Macron diniert mit Merz in Berlin. Kein großes Ding, möchte man meinen. Doch genau diese Beziehungen, auch zum Briten Starmer, können noch richtig wichtig werden - vor allem mit Blick auf Trump und Putin.

Im Vergleich zu Emmanuel Macron und Keir Starmer sieht es für Friedrich Merz noch richtig gut aus: Die Zustimmungswerte im ntv-Trendbarometer sind für den Kanzler seit der Amtsübernahme im Mai von 38 auf 32 Prozent gefallen. Schlechter Trend, aber ein fast komfortables Polster, wenn man die 23 Prozent Zustimmung zum Vergleich heranzieht, die der französische Präsident und der britische Premier zuhause jeweils noch zusammenkratzen können.

Womöglich ist also auch innenpolitischer Druck im eigenen Land ein gewisser Treiber für die drei Staats- und Regierungschefs, sich derzeit mit sehr viel Verve in die gemeinsame europäische Sicherheitspolitik zu stürzen. Donald Trump im Präsidentenamt hat die Verlässlichkeit transatlantischer Partnerschaft im Handumdrehen abgeräumt. Seitdem sieht die "New York Times" "seine Amtskollegen in den mächtigsten Ländern Europas parallele diplomatische und verteidigungspolitische Institutionen für eine Zukunft" aufbauen, in der die USA "nicht mehr der wichtigste Garant für wirtschaftliche und militärische Sicherheit sind".

Scholz hat's nicht verstanden

Der Besuch Macrons am Abend bei Merz in Berlin mit Dinner in der Borsig-Villa ist dabei nur einer in einer ganzen Reihe wichtiger Schritte, die das Trio unternimmt, um Europa gemeinsam verteidigungsfähig zu machen.
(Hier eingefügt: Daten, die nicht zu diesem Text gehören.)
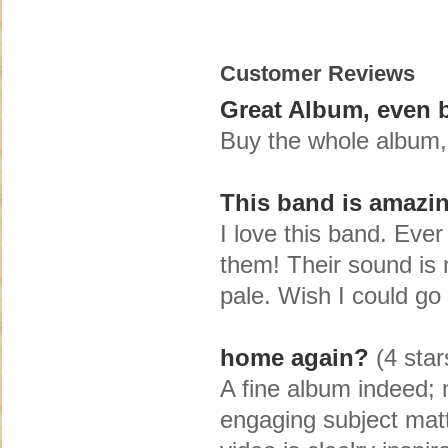
Customer Reviews
Great Album, even be
Buy the whole album, i
This band is amazi
I love this band. Ever 
them! Their sound is 
pale. Wish I could go
home again?
(4 star
A fine album indeed; m
engaging subject mat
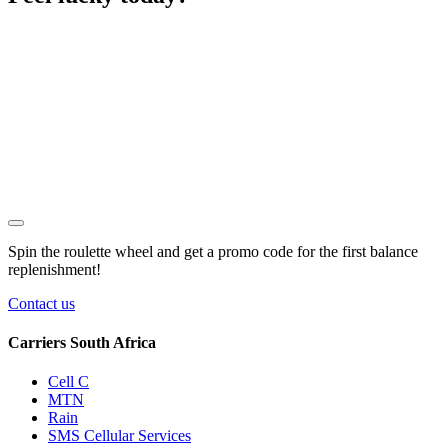
Spin the roulette wheel and get a
promo code
for the first balance
replenishment!
Contact us
Carriers South Africa
Cell C
MTN
Rain
SMS Cellular Services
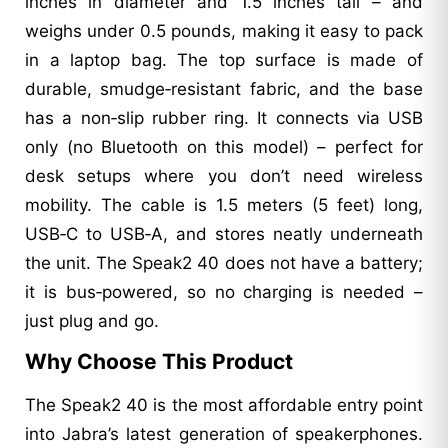
inches in diameter and 1.5 inches tall – and
weighs under 0.5 pounds, making it easy to pack
in a laptop bag. The top surface is made of
durable, smudge‑resistant fabric, and the base
has a non‑slip rubber ring. It connects via USB
only (no Bluetooth on this model) – perfect for
desk setups where you don’t need wireless
mobility. The cable is 1.5 meters (5 feet) long,
USB‑C to USB‑A, and stores neatly underneath
the unit. The Speak2 40 does not have a battery;
it is bus‑powered, so no charging is needed –
just plug and go.
Why Choose This Product
The Speak2 40 is the most affordable entry point
into Jabra’s latest generation of speakerphones.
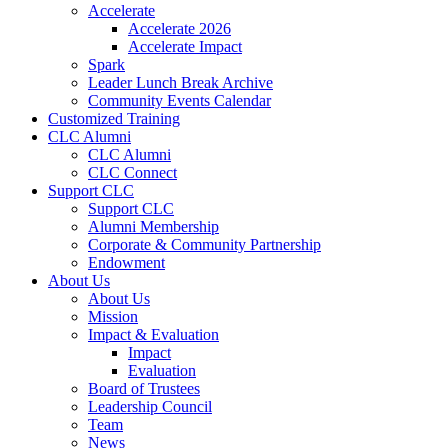
Accelerate
Accelerate 2026
Accelerate Impact
Spark
Leader Lunch Break Archive
Community Events Calendar
Customized Training
CLC Alumni
CLC Alumni
CLC Connect
Support CLC
Support CLC
Alumni Membership
Corporate & Community Partnership
Endowment
About Us
About Us
Mission
Impact & Evaluation
Impact
Evaluation
Board of Trustees
Leadership Council
Team
News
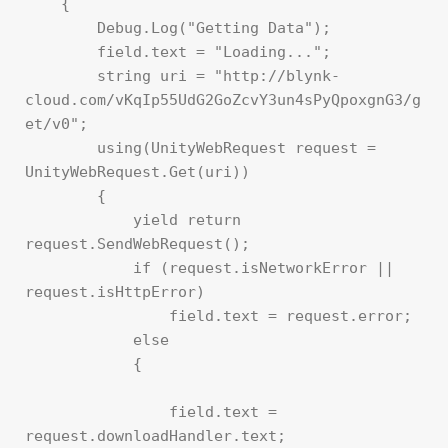
    {

        Debug.Log("Getting Data");

        field.text = "Loading...";

        string uri = "http://blynk-
cloud.com/vKqIp55UdG2GoZcvY3un4sPyQpoxgnG3/g
et/v0";

        using(UnityWebRequest request = 
UnityWebRequest.Get(uri))

        {

            yield return 
request.SendWebRequest();

            if (request.isNetworkError || 
request.isHttpError)

                field.text = request.error;

            else

            {

                field.text = 
request.downloadHandler.text;
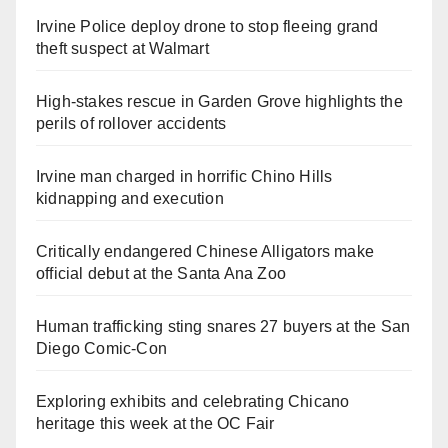
Irvine Police deploy drone to stop fleeing grand
theft suspect at Walmart
High-stakes rescue in Garden Grove highlights the
perils of rollover accidents
Irvine man charged in horrific Chino Hills
kidnapping and execution
Critically endangered Chinese Alligators make
official debut at the Santa Ana Zoo
Human trafficking sting snares 27 buyers at the San
Diego Comic-Con
Exploring exhibits and celebrating Chicano
heritage this week at the OC Fair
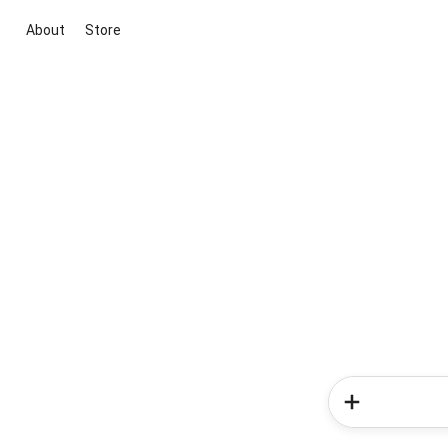
About
Store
Was naheliegend erscheint, war in den Jahren zuvor nicht die Maxime. Merz' Vorgänger im Kanzleramt, Olaf Scholz, verstand nicht, dass die USA auch unter Joe Biden schon keine europäischen Partner brauchten, die sich hinter Washingtons Waffenarsenal verstecken. Merz hingegen scheint deutlich stärker auf Augenhöhe mit den Erwartungen des Weißen Hauses sowie mit den wichtigsten europäischen Spielern, die diese Erwartungen maßgeblich erfüllen müssen .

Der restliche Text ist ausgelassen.